The tears that thou hast forced to trickle
Are doubly bitter from that thought:
"T is this which breaks the heart thou grieves
Too well thou lov'st-too soon thou leavest.
The wholly false the heart despises,
And spurns deceiver and deceit;
But she who not a thought disguises,
Whose love is as sincere as sweet,
When she can change who loved so truly,
It feels what mine has felt so newly.
To dream of joy and wake to sorrow
Is doom'd to all who love or live;
And if, when conscious on the morrow,
We scarce our fancy can forgive,
That cheated us in slumber only,
To leave the waking soul more lonely,
What must they feel whom no false vision,
But truest, tenderest passion warm'd?
Sincere, but swift in sad transition;

As if a dream alone had charm'd?
Ah! sure such grief is fancy's scheming,
And all thy change can be but dreaming!

ON BEING ASKED WHAT WAS THE "ORIGIN OF LOVE."

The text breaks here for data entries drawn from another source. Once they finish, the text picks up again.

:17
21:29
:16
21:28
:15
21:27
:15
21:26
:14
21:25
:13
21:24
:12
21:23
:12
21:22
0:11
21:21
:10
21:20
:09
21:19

THE "Origin of Love!"-Ah, why
That cruel question ask of me,
When thou may'st read in many an eye

He starts to life on seeing thee?

And should'st thou seek his end to know:
My heart forebodes, my fears foresee,
He'll linger long in silent woe;

But live-until I cease to be.

REMEMBER HIM WHOM PASSION'S
POWER.

REMEMBER him whom passion's power
Severely, deeply, vainly proved:
Remember thou that dangerous hour,
When neither fell, though both were loved.
That yielding breast, that melting eye,
Too much invited to be bless'd:
That gentle prayer, that pleading sigh,

The wilder wish reproved, repress'd.